Multisite Downscaling of Seasonal Predictions to Daily Rainfall Characteristics over Pacific-Andean River Basins in Ecuador and Peru Using a Nonhomogeneous Hidden Markov Model

The seasonal predictability of daily rainfall characteristics is examined over 21 hydrologic units in the Pacific-Andean region of Ecuador and Peru (PAEP) using a nonhomogeneous hidden Markov model (NHMM) and retrospective seasonal information from general circulation models (GCMs). First, a hidden Markov model is used to diagnose four states that play distinct roles in the December-May rainy season. The estimated daily states fall into two wet states, one dry state, and one transitional dry-wet state, and show a systematic seasonal evolution together with intraseasonal and interannual variability. The first wet state represents regionwide wet conditions, while the second one represents north-south gradients.

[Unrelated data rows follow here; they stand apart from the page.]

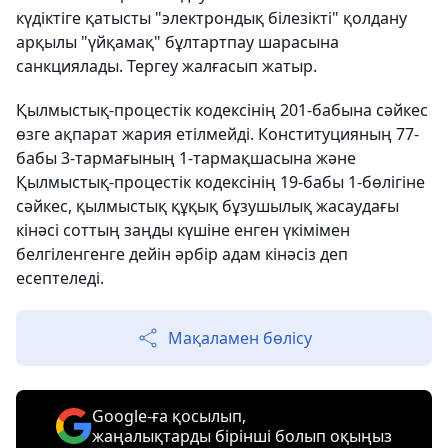
күдіктіге қатысты "электрондық білезікті" қолдану
арқылы "үйқамақ" бұлтартпау шарасына
санкциялады. Тергеу жалғасып жатыр.
Қылмыстық-процестік кодексінің 201-бабына сәйкес
өзге ақпарат жария етілмейді. Конституцияның 77-
бабы 3-тармағының 1-тармақшасына және
Қылмыстық-процестік кодексінің 19-бабы 1-бөлігіне
сәйкес, қылмыстық құқық бұзушылық жасаудағы
кінәсі соттың заңды күшіне енген үкімімен
белгіленгенге дейін әрбір адам кінәсіз деп
есептеледі.
Мақаламен бөлісу
Google-ға қосылып,
жаңалықтарды бірінші болып оқыңыз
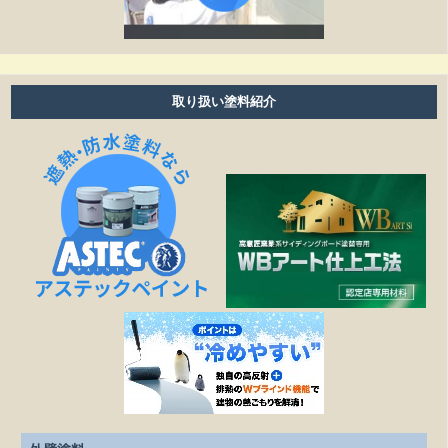
塗り替えは何年ぐらいで必要ですか？
雨の日も作業しますか？
取り扱い塗料紹介
細かい壁のひび割れはきれいになりますか？
見積もりの金額より高くなることはありますか？
作業日程が延びたら、金額は変わりますか？
塗装工事以外の修繕工事も可能ですか？
どこまでが無料相談になるのですか？
施工は下請け業者に依頼されるのですか？
見積もりを依頼する際、必要なものはありますか？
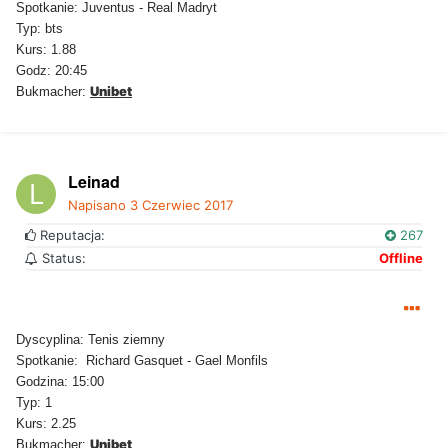
Spotkanie: Juventus - Real Madryt
Typ: bts
Kurs: 1.88
Godz: 20:45
Unibet
Bukmacher:
Leinad
Napisano
3 Czerwiec 2017
Reputacja:
267
Status:
Offline
Dyscyplina: Tenis ziemny
Spotkanie: Richard Gasquet - Gael Monfils
Godzina: 15:00
Typ: 1
Kurs: 2.25
Unibet
Bukmacher:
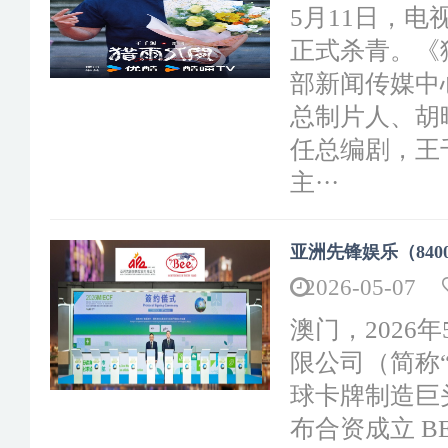
5月11日，
正式杀青。《
部新闻传媒中
总制片人、胡
任总编剧，王
主···
亚洲先锋娱乐（8400
2026-05-07
澳门，2026
限公司（简称“
球卡牌制造巨头—
布合资成立 B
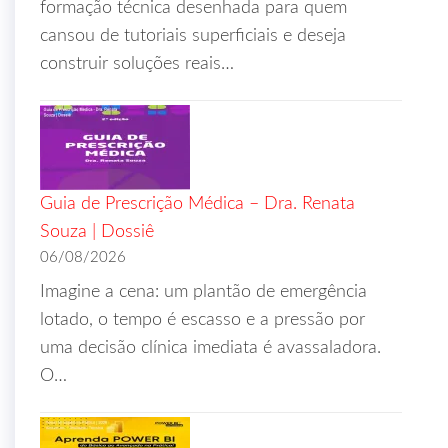
formação técnica desenhada para quem
cansou de tutoriais superficiais e deseja
construir soluções reais…
Guia de Prescrição Médica – Dra. Renata
Souza | Dossiê
06/08/2026
Imagine a cena: um plantão de emergência
lotado, o tempo é escasso e a pressão por
uma decisão clínica imediata é avassaladora.
O…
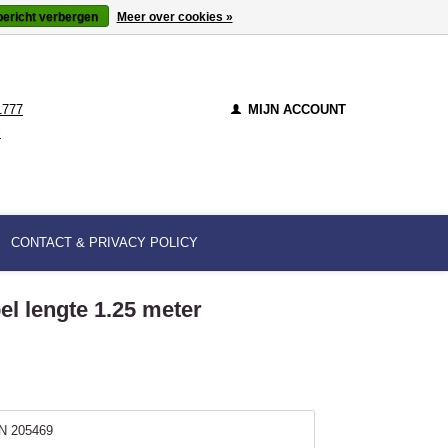
bericht verbergen
Meer over cookies »
1777
MIJN ACCOUNT
l
CONTACT & PRIVACY POLICY
l lengte 1.25 meter
N 205469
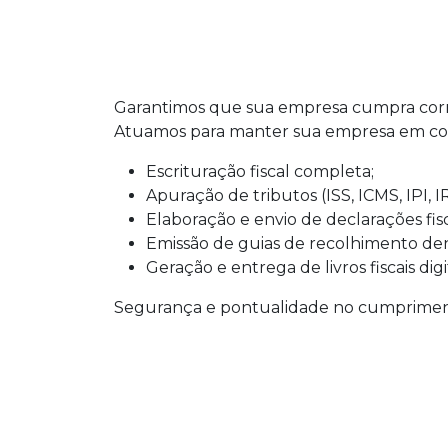
Garantimos que sua empresa cumpra corret
Atuamos para manter sua empresa em conf
Escrituração fiscal completa;
Apuração de tributos (ISS, ICMS, IPI, I
Elaboração e envio de declarações fis
Emissão de guias de recolhimento dent
Geração e entrega de livros fiscais digit
Segurança e pontualidade no cumprimento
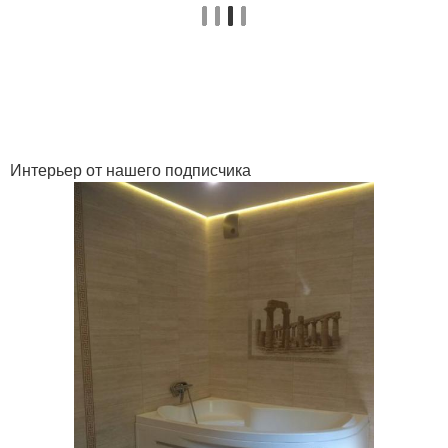
Интерьер от нашего подписчика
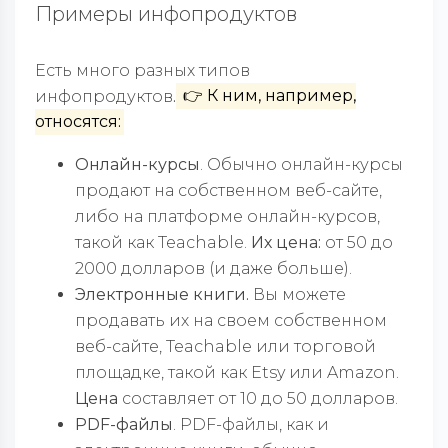
Примеры инфопродуктов
Есть много разных типов
инфопродуктов
.
👉 К ним, например,
относятся:
Онлайн-курсы
. Обычно онлайн-курсы
продают на собственном веб-сайте,
либо на платформе онлайн-курсов,
такой как Teachable.
Их цена:
от 50 до
2000 долларов (и даже больше).
Электронные книги.
Вы можете
продавать их на своем собственном
веб-сайте, Teachable или торговой
площадке, такой как Etsy или Amazon.
Цена
составляет от 10 до 50 долларов.
PDF-файлы
. PDF-файлы, как и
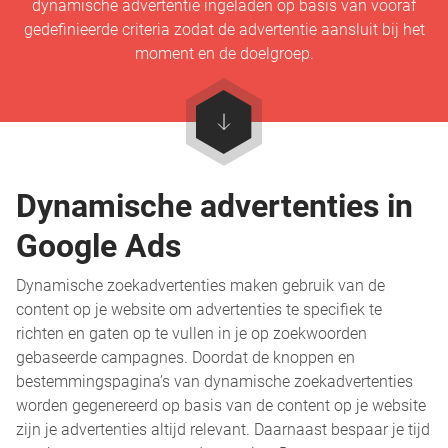
dynamische advertentie ingeladen op basis van vooraf
gedefinieerde criteria zodat de advertentie aansluit bij het
moment en de doelgroep.
Dynamische advertenties in
Google Ads
Dynamische zoekadvertenties maken gebruik van de
content op je website om advertenties te specifiek te
richten en gaten op te vullen in je op zoekwoorden
gebaseerde campagnes. Doordat de knoppen en
bestemmingspagina’s van dynamische zoekadvertenties
worden gegenereerd op basis van de content op je website
zijn je advertenties altijd relevant. Daarnaast bespaar je tijd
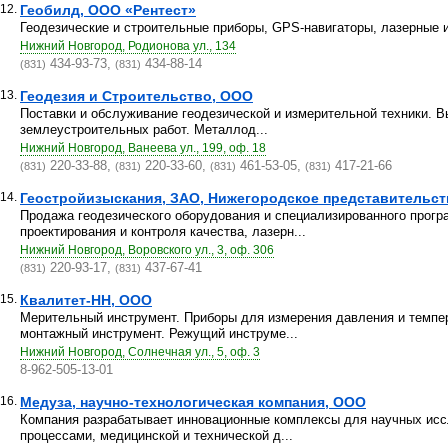
12.
Геобилд, ООО «Рентест»
Геодезические и строительные приборы, GPS-навигаторы, лазерные 
Нижний Новгород, Родионова ул., 134
434-93-73,
434-88-14
(831)
(831)
13.
Геодезия и Строительство, ООО
Поставки и обслуживание геодезической и измерительной техники. В
землеустроительных работ. Металлод...
Нижний Новгород, Ванеева ул., 199, оф. 18
220-33-88,
220-33-60,
461-53-05,
417-21-66
(831)
(831)
(831)
(831)
14.
Геостройизыскания, ЗАО, Нижегородское представительст
Продажа геодезического оборудования и специализированного прогр
проектирования и контроля качества, лазерн...
Нижний Новгород, Воровского ул., 3, оф. 306
220-93-17,
437-67-41
(831)
(831)
15.
Квалитет-НН, ООО
Мерительный инструмент. Приборы для измерения давления и темпе
монтажный инструмент. Режущий инструме...
Нижний Новгород, Солнечная ул., 5, оф. 3
8-962-505-13-01
16.
Медуза, научно-технологическая компания, ООО
Компания разрабатывает инновационные комплексы для научных исс
процессами, медицинской и технической д...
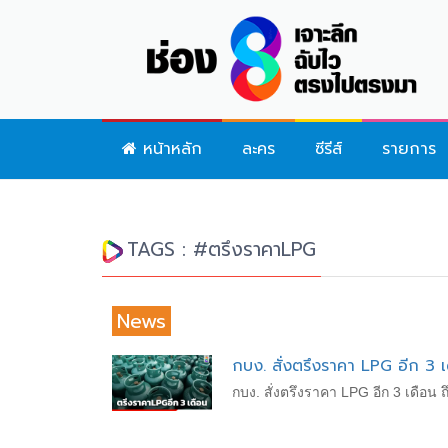
หน้าหลัก
ละคร
ซีรีส์
รายการ
TAGS : #ตรึงราคาLPG
News
กบง. สั่งตรึงราคา LPG อีก 3 เ
กบง. สั่งตรึงราคา LPG อีก 3 เดือน 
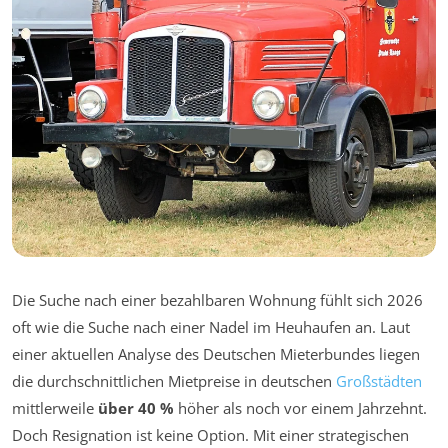
Die Suche nach einer bezahlbaren Wohnung fühlt sich 2026
oft wie die Suche nach einer Nadel im Heuhaufen an. Laut
einer aktuellen Analyse des Deutschen Mieterbundes liegen
die durchschnittlichen Mietpreise in deutschen
Großstädten
mittlerweile
über 40 %
höher als noch vor einem Jahrzehnt.
Doch Resignation ist keine Option. Mit einer strategischen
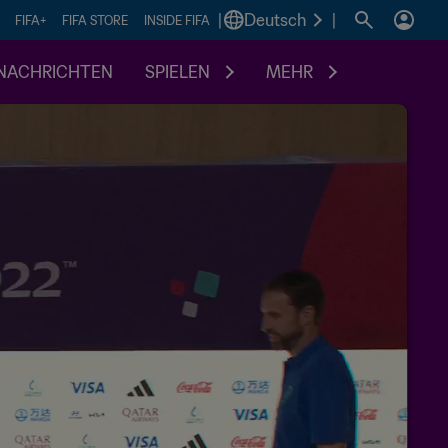
|
Deutsch
|
FIFA+
FIFA STORE
INSIDE FIFA
NACHRICHTEN
SPIELEN
MEHR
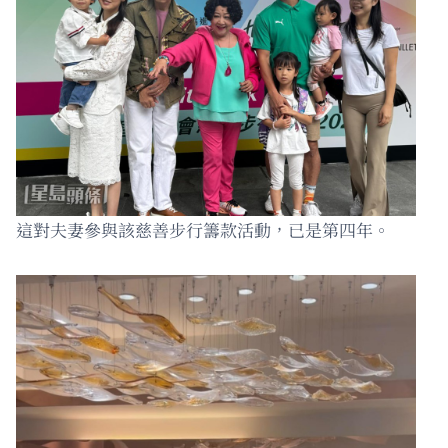
這對夫妻參與該慈善步行籌款活動，已是第四年。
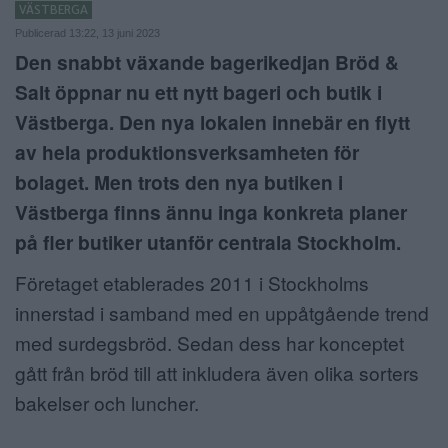
VÄSTBERGA
ANNONSERA
Publicerad 13:22, 13 juni 2023
Den snabbt växande bagerikedjan Bröd &
NÄRINGSLIV
Salt öppnar nu ett nytt bageri och butik i
MER
Västberga. Den nya lokalen innebär en flytt
av hela produktionsverksamheten för
bolaget. Men trots den nya butiken i
Västberga finns ännu inga konkreta planer
på fler butiker utanför centrala Stockholm.
Företaget etablerades 2011 i Stockholms
innerstad i samband med en uppåtgående trend
med surdegsbröd. Sedan dess har konceptet
gått från bröd till att inkludera även olika sorters
bakelser och luncher.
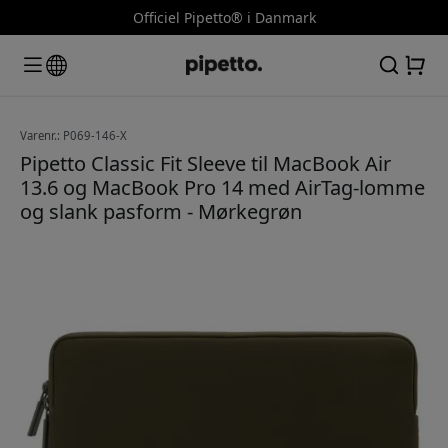
Officiel Pipetto® i Danmark
Varenr.: P069-146-X
Pipetto Classic Fit Sleeve til MacBook Air
13.6 og MacBook Pro 14 med AirTag-lomme
og slank pasform - Mørkegrøn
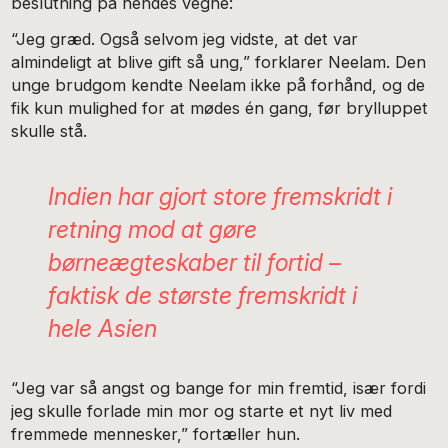
beslutning på hendes vegne:
“Jeg græd. Også selvom jeg vidste, at det var
almindeligt at blive gift så ung,” forklarer Neelam. Den
unge brudgom kendte Neelam ikke på forhånd, og de
fik kun mulighed for at mødes én gang, før brylluppet
skulle stå.
Indien har gjort store fremskridt i
retning mod at gøre
børneægteskaber til fortid –
faktisk de største fremskridt i
hele Asien
“Jeg var så angst og bange for min fremtid, især fordi
jeg skulle forlade min mor og starte et nyt liv med
fremmede mennesker,” fortæller hun.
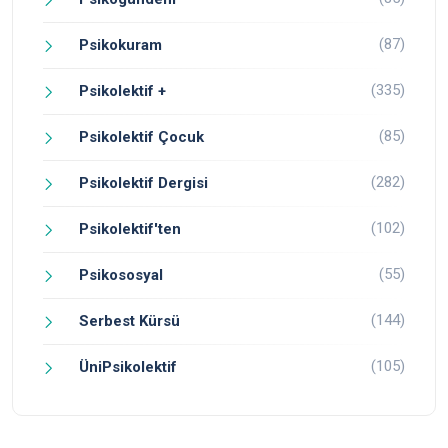
(87)
Psikokuram
(335)
Psikolektif +
(85)
Psikolektif Çocuk
(282)
Psikolektif Dergisi
(102)
Psikolektif'ten
(55)
Psikososyal
(144)
Serbest Kürsü
(105)
ÜniPsikolektif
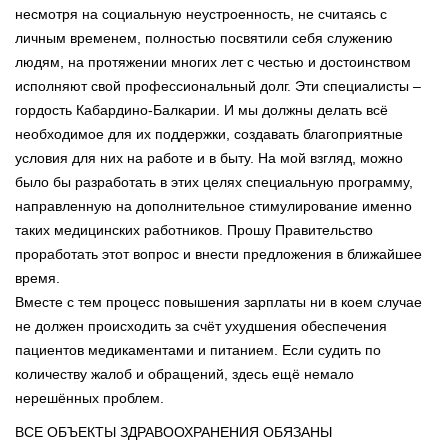
несмотря на социальную неустроенность, не считаясь с
личным временем, полностью посвятили себя служению
людям, на протяжении многих лет с честью и достоинством
исполняют свой профессиональный долг. Эти специалисты –
гордость Кабардино-Балкарии. И мы должны делать всё
необходимое для их поддержки, создавать благоприятные
условия для них на работе и в быту. На мой взгляд, можно
было бы разработать в этих целях специальную программу,
направленную на дополнительное стимулирование именно
таких медицинских работников. Прошу Правительство
проработать этот вопрос и внести предложения в ближайшее
время.
Вместе с тем процесс повышения зарплаты ни в коем случае
не должен происходить за счёт ухудшения обеспечения
пациентов медикаментами и питанием. Если судить по
количеству жалоб и обращений, здесь ещё немало
нерешённых проблем.
ВСЕ ОБЪЕКТЫ ЗДРАВООХРАНЕНИЯ ОБЯЗАНЫ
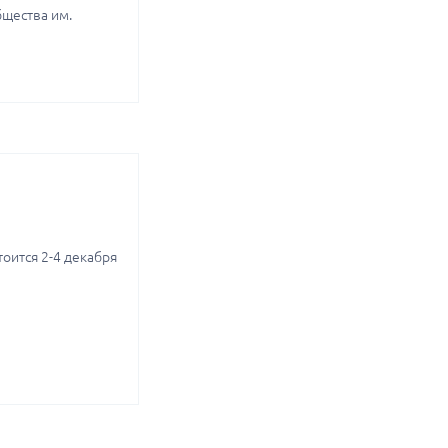
бщества им.
оится 2-4 декабря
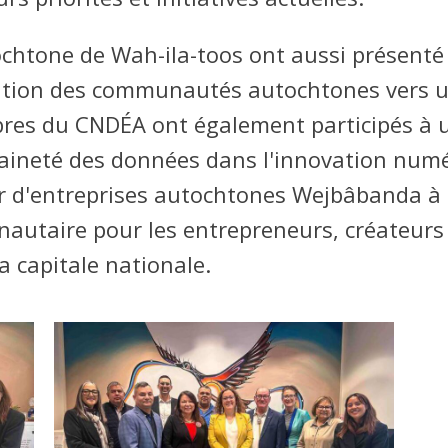
chtone de Wah-ila-toos ont aussi présenté 
nsition des communautés autochtones vers 
res du CNDÉA ont également participés à un
aineté des données dans l'innovation numé
ur d'entreprises autochtones Wejbâbanda à
nautaire pour les entrepreneurs, créateurs 
a capitale nationale.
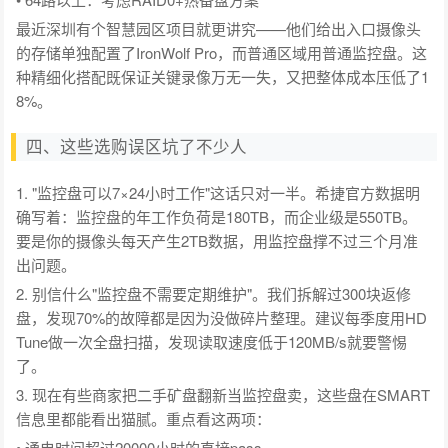
最近深圳有个智慧园区项目就更讲究——他们给出入口摄像头
的存储单独配置了IronWolf Pro，而普通区域用普通监控盘。这
种精细化搭配既保证关键录像万无一失，又把整体成本压低了1
8%。
四、这些选购误区坑了不少人
1. "监控盘可以7×24小时工作"这话只对一半。希捷官方数据明
确写着：监控盘的年工作负荷是180TB，而企业级是550TB。
要是你的摄像头每天产生2TB数据，用监控盘撑不过三个月准
出问题。
2. 别信什么"监控盘不需要定期维护"。我们拆解过300块返修
盘，发现70%的故障都是因为没做碎片整理。建议每季度用HD
Tune做一次全盘扫描，发现读取速度低于120MB/s就要警惕
了。
3. 现在有些商家把二手矿盘翻新当监控盘卖，这些盘在SMART
信息里都能看出猫腻。重点看这两项：
• 通电时间超过20000小时的直接pass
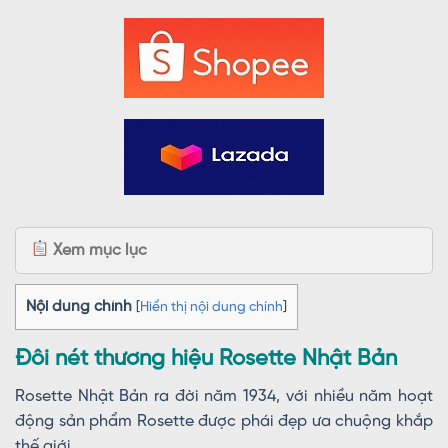
Xem mục lục
Nội dung chính
[
Hiển thị nội dung chính
]
Đôi nét thương hiệu Rosette Nhật Bản
Rosette Nhật Bản ra đời năm 1934, với nhiều năm hoạt
động sản phẩm Rosette được phái đẹp ưa chuộng khắp
thế giới.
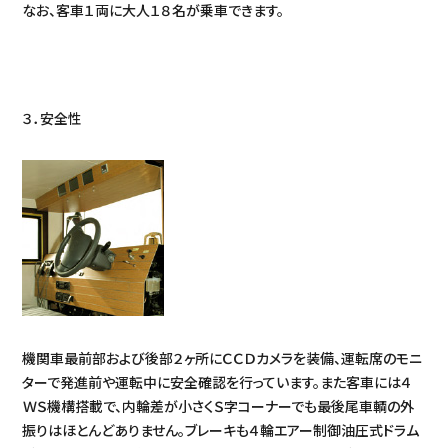
なお、客車１両に大人１８名が乗車できます。
３．安全性
機関車最前部および後部２ヶ所にＣＣＤカメラを装備、運転席のモニ
ターで発進前や運転中に安全確認を行っています。また客車には４
ＷＳ機構搭載で、内輪差が小さくＳ字コーナーでも最後尾車輌の外
振りはほとんどありません。ブレーキも４輪エアー制御油圧式ドラム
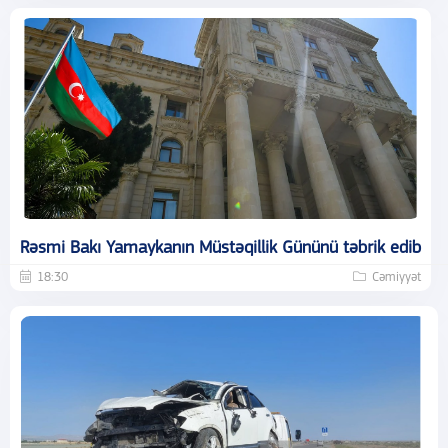
Rəsmi Bakı Yamaykanın Müstəqillik Gününü təbrik edib
18:30
Cəmiyyət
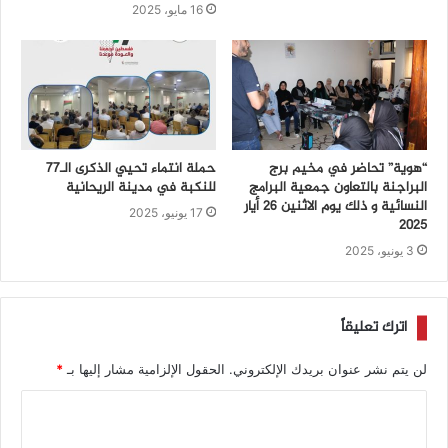
16 مايو، 2025
“هوية” تحاضر في مخيم برج
حملة انتماء تحيي الذكرى الـ77
البراجنة بالتعاون جمعية البرامج
للنكبة في مدينة الريحانية
النسائية و ذلك يوم الاثنين 26 أيار
17 يونيو، 2025
2025
3 يونيو، 2025
اترك تعليقاً
لن يتم نشر عنوان بريدك الإلكتروني.
الحقول الإلزامية مشار إليها بـ
*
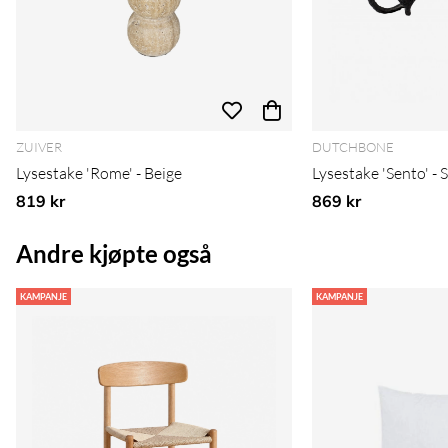
ZUIVER
DUTCHBONE
Lysestake 'Rome' - Beige
Lysestake 'Sento' - 
819 kr
869 kr
Andre kjøpte også
KAMPANJE
KAMPANJE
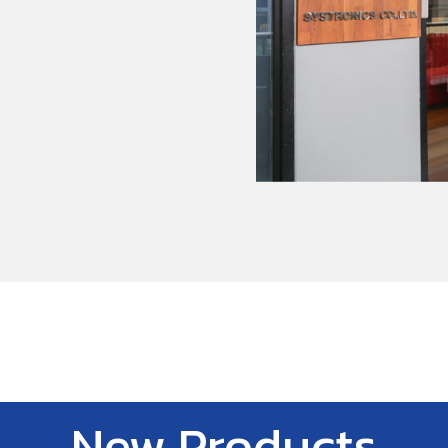
New Products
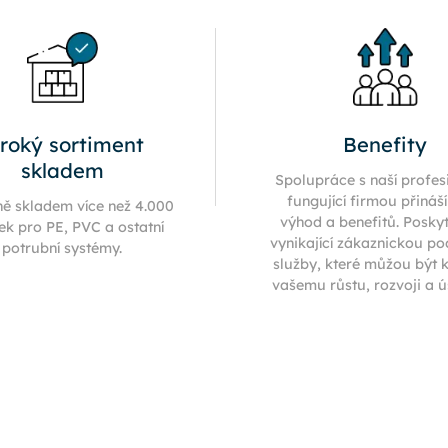
iroký sortiment
Benefity
skladem
Spolupráce s naší profes
fungující firmou přináš
ně skladem více než 4.000
výhod a benefitů. Posky
ek pro PE, PVC a ostatní
vynikající zákaznickou p
potrubní systémy.
služby, které můžou být 
vašemu růstu, rozvoji a 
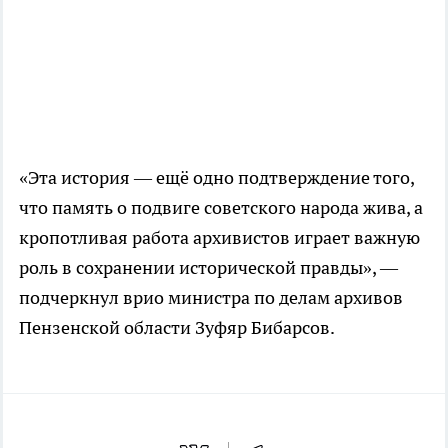
«Эта история — ещё одно подтверждение того,
что память о подвиге советского народа жива, а
кропотливая работа архивистов играет важную
роль в сохранении исторической правды», —
подчеркнул врио министра по делам архивов
Пензенской области Зуфяр Бибарсов.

The former could be associated with the annual moisture offshore of the PAEP, thermally driven by the climatological maximum of sea surface temperatures in the Nino-1.2 region. The latter corresponds with the dynamically noisy component of the PAEP rainfall signal, associated with the annual displacement of the intertropical convergence zone. Then, a four-state NHMM is coupled with GCM information to simulate daily sequences at each station. Simulations of the GCM-NHMM approach represent daily rainfall characteristics at station level well. The best skills were found in reproducing the interannual variation of seasonal rainfall amount and mean intensity at the regional-averaged level with correlations equal to 0.60 and 0.64, respectively. At catchment level, the best skills appear over catchments south of 4 degrees S, where hydrologically relevant characteristics are well simulated. It is thus shown that the GCM-NHMM approach provides the potential to produce precipitation information relevant for hydrological prediction in this climate-sensitive region.